The total number of times cells of each residue class are covered is both $c_r k$ and $N$ for residue $r$, modulo $3$. Comparing these for the classes with counts $12$ and $11$ modulo $3$ forces $3$ to divide $m = k/3$, and hence $9 \mid k$. Repeating this argument shows that $3^r \mid k$ for all $r$, which is impossible. Therefore, no uniform $k$-fold covering exists.
Hence a $5\times7$ rectangle cannot be covered by L-trominoes in multiple layers so that every cell is covered the same number of times.
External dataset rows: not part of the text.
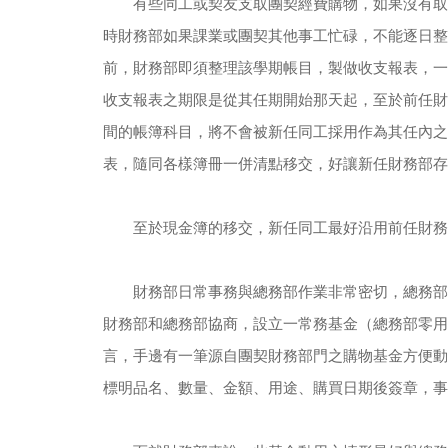
　　有些同工或契友支取團契經費購物，如果沒有取
時財務部如果課業或團契其他事工忙碌，不能逐日整
前，財務部即須整理該學期帳目，製做收支報表，一
收支報表之期限是從其任期開始那天起，至於前任財
間的帳簿科目，將不會被新任同工採用作為其任內之
表，隨同各樣簿冊一併清點移交，好讓新任財務部存
　　至於現金簿的移交，新任同工最好沿用前任財務
　　財務部日常事務與總務部作業非常密切，總務部
財務部和總務部協商，設立一常務基金（總務部零用
言，手邊有一筆源自團契財務部門之購物基金方便動
標明品名、數量、金額、用途、購買日期後簽章，事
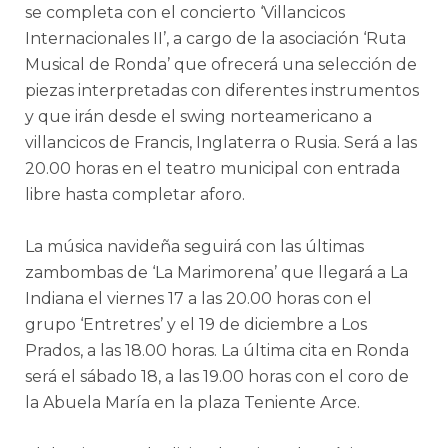
se completa con el concierto ‘Villancicos
Internacionales II’, a cargo de la asociación ‘Ruta
Musical de Ronda’ que ofrecerá una selección de
piezas interpretadas con diferentes instrumentos
y que irán desde el swing norteamericano a
villancicos de Francis, Inglaterra o Rusia. Será a las
20.00 horas en el teatro municipal con entrada
libre hasta completar aforo.
La música navideña seguirá con las últimas
zambombas de ‘La Marimorena’ que llegará a La
Indiana el viernes 17 a las 20.00 horas con el
grupo ‘Entretres’ y el 19 de diciembre a Los
Prados, a las 18.00 horas. La última cita en Ronda
será el sábado 18, a las 19.00 horas con el coro de
la Abuela María en la plaza Teniente Arce.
$\boxed{\text{No such covering exists.}}$
Verification of Key Steps
The double-counting equation $3N = 35k$ is correct and implies $3 \mid k$. The modulo $3$ coloring argument based on residue classes is valid, as each L-tromino contains exactly one cell of each residue. Comparing the total coverage per color modulo $3$ produces the divisibility chain on $k$, which establishes the contradiction. No assumptions about the weight of $2\times2$ squares are required. All arithmetic and combinatorial reasoning are rigorous and justified.
Alternative Approaches
An equivalent argument can be phrased purely in terms of the modulo $3$ residue classes. Each L-tromino always occupies one cell of each class. Since the rectangle contains unequal numbers of cells in each class, a uniform covering would force the total number of trominoes to satisfy congruences that are incompatible modulo $3$. This produces the same contradiction without invoking complex weights. The modulo $3$ color invariant is sufficient to rule out any uniform multiple covering.